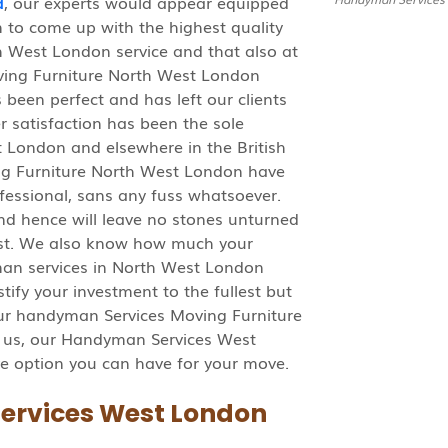
d
, our experts would appear equipped
em to come up with the highest quality
 West London service and that also at
ving Furniture North West London
been perfect and has left our clients
r satisfaction has been the sole
 London and elsewhere in the British
ng Furniture North West London have
rofessional, sans any fuss whatsoever.
nd hence will leave no stones unturned
liest. We also know how much your
man services in North West London
tify your investment to the fullest but
 our handyman Services Moving Furniture
 us, our Handyman Services West
e option you can have for your move.
ervices West London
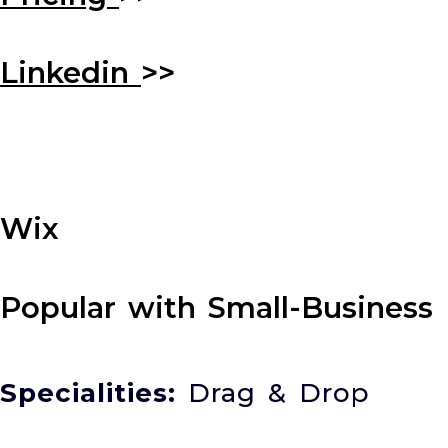
Linkedin
>>
Wix
Popular with Small-Business
Specialities:
Drag & Drop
=-=-=-=-=
*EXERCISE INSTRUCTIONS*
Produce the entries above once more, exactly as given, with each picture left out.

*RESULT*
d
, our experts would appear equipped
em to come up with the highest quality
 West London service and that also at
ving Furniture North West London
been perfect and has left our clients
r satisfaction has been the sole
 London and elsewhere in the British
ng Furniture North West London have
rofessional, sans any fuss whatsoever.
nd hence will leave no stones unturned
liest. We also know how much your
man services in North West London
tify your investment to the fullest but
 our handyman Services Moving Furniture
 us, our Handyman Services West
e option you can have for your move.
ervices West London
Linkedin
>>
Wix
Popular with Small-Business
Specialities:
Drag & Drop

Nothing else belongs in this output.